New York University environmentalism prof Jeff Sebo argues that humans are not always rational and that some animals display mental qualities so we aren’t exceptional

New York University environmentalism prof Jeff Sebo, co-author of Chimpanzee Rights (2018), sees human exceptionalism (the idea that there is something unique about human beings) as a danger to humans and other life forms. He does not think that we should necessarily prioritize humans over animals:

Most humans take this idea of human exceptionalism for granted. And it makes sense that we do, since we benefit from the notion that we matter more than other animals. But this statement is still worth critically assessing. Can we really justify the idea that some lives carry more ethical weight than others in general, and that human lives carry more ethical weight than nonhuman lives in particular? And even if so, does it follow that we should prioritise ourselves as much as we currently do? …

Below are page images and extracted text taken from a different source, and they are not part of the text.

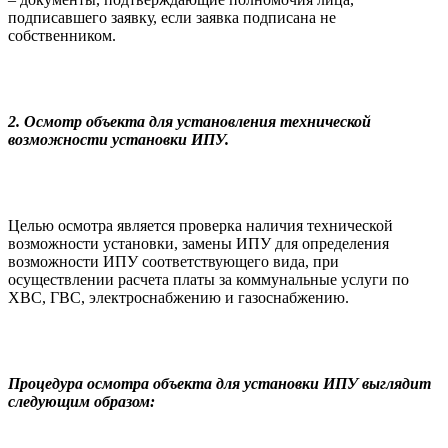
подписавшего заявку, если заявка подписана не
собственником.
2. Осмотр объекта для установления технической
возможности установки ИПУ.
Целью осмотра является проверка наличия технической
возможности установки, замены ИПУ для определения
возможности ИПУ соответствующего вида, при
осуществлении расчета платы за коммунальные услуги по
ХВС, ГВС, электроснабжению и газоснабжению.
Процедура осмотра объекта для установки ИПУ выглядит
следующим образом: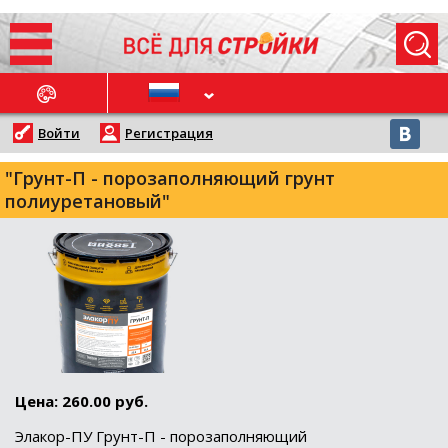
ОСЛЕДНИЕ НОВОСТИ
Войти
Регистрация
"Грунт-П - порозаполняющий грунт
полиуретановый"
Цена: 260.00 руб.
Элакор-ПУ Грунт-П - порозаполняющий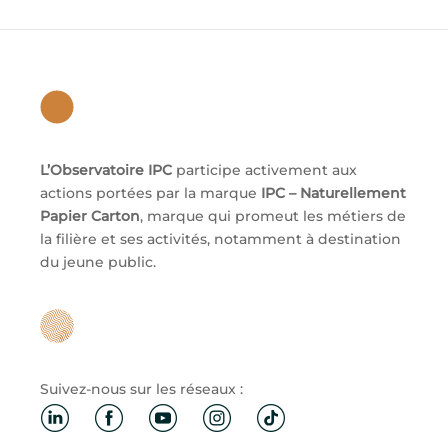
L’Observatoire IPC
participe activement aux
actions portées par la marque
IPC – Naturellement
Papier Carton
, marque qui promeut les métiers de
la filière et ses activités, notamment à destination
du jeune public.
Suivez-nous sur les réseaux :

My goal is instead to argue against a moderate form of human exceptionalism, according to which humans contingently matter more than nonhumans. If you are among the many who think that we take priority over other animals because of our ‘higher’ capacities and ‘stronger’ relationships, this is wishful thinking. There are too many nonhumans, and our lives are too intertwined with theirs, for that to be plausible. This ‘moderate’ view is not as ethical as you think.

Jeff Sebo, “Against human exceptionalism” at Aeon (May 5, 2022)

He argues that humans are often not rational and that some animals show human-like qualities:

First, we might not always have a higher capacity for agency than other animals. We all lack the capacity for rational reflection early in life, some of us lose this capacity later in life, and some of us never develop this capacity at all. Meanwhile, many nonhuman animals have the capacity for memory, emotion, self-awareness, social awareness, communication, instrumental reasoning and more. Human and nonhuman agency thus overlap substantially in practice.

Moreover, even when we do have a higher capacity for agency than other animals, this difference might be smaller than we think. Our views about agency are anthropocentric, in that we treat human agency as the standard against which all forms of agency should be compared. But while human agency is certainly impressive, nonhuman agency is impressive too. And if we studied nonhuman agency on its own terms, we might discover forms of self-determination that humans lack.

Jeff Sebo, “Against human exceptionalism” at Aeon (May 5, 2022)

Of course, lack of immediate rational qualities is a conventional justification for abortion and euthanasia.

It goes on, ending with

And when we take our thumbs off the scales, we can expect the scales to shift. We should already be treating nonhumans much better and, eventually, we might even need to prioritise their interests and needs over our own. We should start preparing for that possibility now.

Jeff Sebo, “Against human exceptionalism” at Aeon (May 5, 2022)

Thumbs off the scales? Of course, in the real world, there have been many cultures in which the king’s horse or dog or a sacred animal was worth the lives of several humans. If we don’t have that culture where we live, that is a moral advance, not a decline. Human rights is the thumb on the scale.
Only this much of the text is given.